British anti-fracking campaign
Frack Off is a grassroots direct action campaign aimed at stopping the extraction of unconventional resources in the UK, specifically concentrating on unconventional gas extraction.
History
Frack Off began with a campaign against the use of hydraulic fracturing, colloquially known as fracking for shale gas extraction with a banner drop from Blackpool Tower on 6 August 2011, which also launched the website www.frack-off.org.uk.[1][2]
On 2 November 2011, the Frack Off activists stormed Cuadrilla Resources' drilling site at Banks in Lancashire at 5:30am and four activists scaled the drilling rig and dropped banners.
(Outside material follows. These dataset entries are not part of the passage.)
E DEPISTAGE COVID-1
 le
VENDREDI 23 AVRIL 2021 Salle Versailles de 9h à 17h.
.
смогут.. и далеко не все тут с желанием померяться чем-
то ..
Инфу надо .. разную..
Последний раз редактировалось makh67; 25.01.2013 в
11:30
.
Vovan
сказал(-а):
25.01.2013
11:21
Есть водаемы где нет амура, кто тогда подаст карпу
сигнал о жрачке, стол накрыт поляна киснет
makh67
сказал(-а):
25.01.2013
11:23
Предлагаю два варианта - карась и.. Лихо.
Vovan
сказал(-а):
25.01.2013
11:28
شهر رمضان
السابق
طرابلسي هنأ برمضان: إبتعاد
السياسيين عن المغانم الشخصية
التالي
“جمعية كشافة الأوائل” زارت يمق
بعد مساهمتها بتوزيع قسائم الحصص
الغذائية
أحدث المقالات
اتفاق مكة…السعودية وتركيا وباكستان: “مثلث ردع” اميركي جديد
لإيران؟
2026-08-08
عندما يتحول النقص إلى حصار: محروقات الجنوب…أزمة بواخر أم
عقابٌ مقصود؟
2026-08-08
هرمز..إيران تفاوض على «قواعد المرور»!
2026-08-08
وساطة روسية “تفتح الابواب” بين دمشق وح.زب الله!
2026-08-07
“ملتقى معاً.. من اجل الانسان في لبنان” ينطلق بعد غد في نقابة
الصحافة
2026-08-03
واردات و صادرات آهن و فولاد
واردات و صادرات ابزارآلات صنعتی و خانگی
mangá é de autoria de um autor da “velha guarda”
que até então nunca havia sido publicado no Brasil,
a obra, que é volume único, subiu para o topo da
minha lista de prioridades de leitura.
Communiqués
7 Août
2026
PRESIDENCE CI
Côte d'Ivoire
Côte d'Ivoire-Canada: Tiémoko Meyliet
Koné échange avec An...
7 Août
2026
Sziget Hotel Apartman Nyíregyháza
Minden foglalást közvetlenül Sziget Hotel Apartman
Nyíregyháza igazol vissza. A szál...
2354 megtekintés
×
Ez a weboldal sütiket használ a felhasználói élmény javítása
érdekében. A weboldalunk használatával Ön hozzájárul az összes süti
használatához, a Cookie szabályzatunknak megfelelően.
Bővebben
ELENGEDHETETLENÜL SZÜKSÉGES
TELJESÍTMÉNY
The action was timed to coincide with an industry conference, the Shale Gas Environmental Summit, in London and the release of an independent report commissioned by Cuadrilla Resources which said that its fracking in Lancashire may have triggered two small earthquakes.[3] Fracking later resumed, after changes to reduce the risk.[4]
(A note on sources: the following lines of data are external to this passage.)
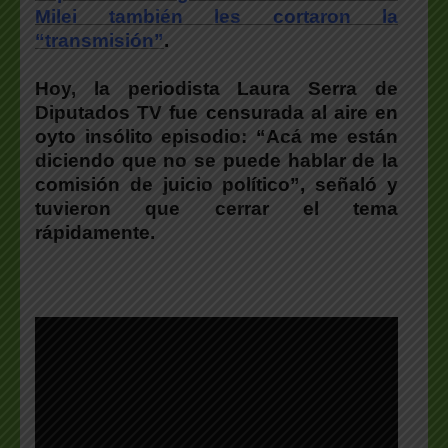
Milei también les cortaron la
“transmisión”
.
Hoy, la periodista Laura Serra de
Diputados TV fue censurada al aire en
oyto insólito episodio:
“Acá me están
diciendo que no se puede hablar de la
comisión de juicio político”
, señaló y
tuvieron que cerrar el tema
rápidamente.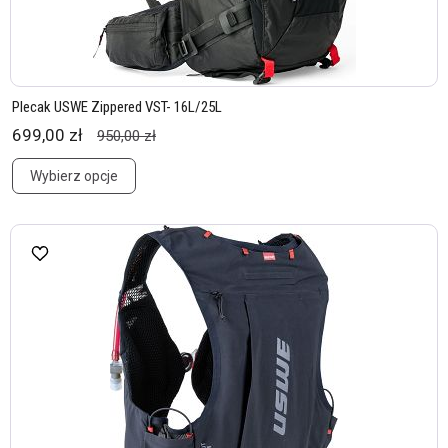
Plecak USWE Zippered VST- 16L/25L
699,00 zł
950,00 zł
Wybierz opcje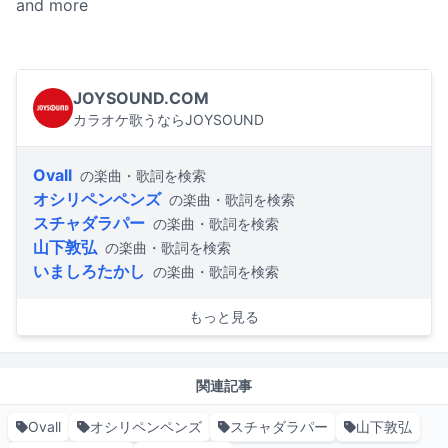
and more
JOYSOUND.COM
カラオケ歌うならJOYSOUND
Ovall
の楽曲・歌詞を検索
オシリペンペンズ
の楽曲・歌詞を検索
スチャダラパー
の楽曲・歌詞を検索
山下敦弘
の楽曲・歌詞を検索
いましろたかし
の楽曲・歌詞を検索
もっと見る
関連記事
Ovall
オシリペンペンズ
スチャダラパー
山下敦弘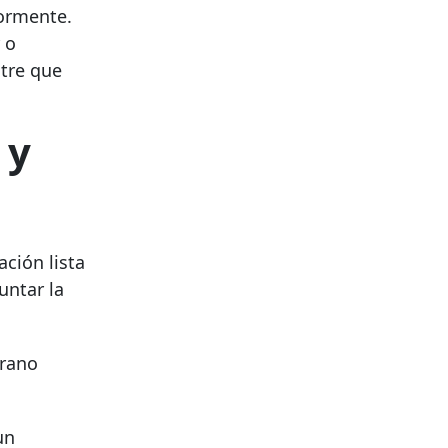
iormente.
 o
tre que
 y
ción lista
untar la
erano
un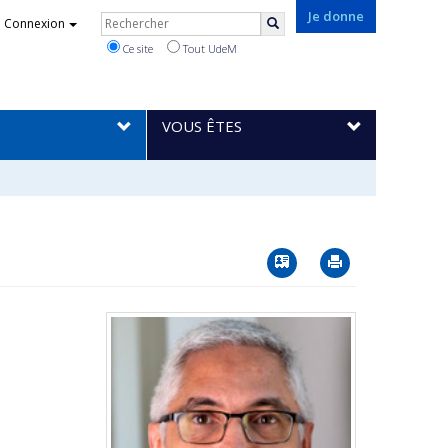
Rechercher
Je donne
Connexion
Rechercher
Ce site
Tout UdeM
VOUS ÊTES
Vcard
Imprimer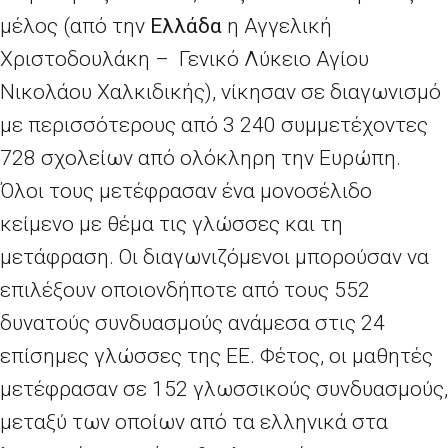
μέλος (από την
Ελλάδα
η Αγγελική
Χριστοδουλάκη –
Γενικό Λύκειο Αγίου
Νικολάου Χαλκιδικής)
, νίκησαν σε διαγωνισμό
με περισσότερους από 3
240 συμμετέχοντες
728 σχολείων από ολόκληρη την Ευρώπη.
Όλοι τους μετέφρασαν ένα μονοσέλιδο
κείμενο με θέμα τις γλώσσες και τη
μετάφραση. Οι διαγωνιζόμενοι μπορούσαν να
επιλέξουν οποιονδήποτε από τους 552
δυνατούς συνδυασμούς ανάμεσα στις 24
επίσημες γλώσσες της ΕΕ. Φέτος, οι μαθητές
μετέφρασαν σε 152 γλωσσικούς συνδυασμούς,
μεταξύ των οποίων από τα ελληνικά στα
Frack Off jointly organised "Camp Frack" with Campaign against Climate Change in March 2012.[5] The camp was a weekend event with anti-fracking activists from around the UK coming together with local people from around Lancashire where test drilling for fracking is most advanced in the UK. Camp Frack was attended by around 150 people and consisted of workshops around education, sustainable living, movement building and direct action.[2] The Camp culminated in a march to the drilling site where Cuadrilla is currently drilling for shale gas.[6]
Since then the campaign has broadened out to a campaign against coal bed methane and underground coal gasification too.[7][8]
In summer 2013, the organization was involved in the Balcombe drilling protest near Balcombe in the Weald Basin in Sussex where Cuadrilla was engaged in oil exploration.[9]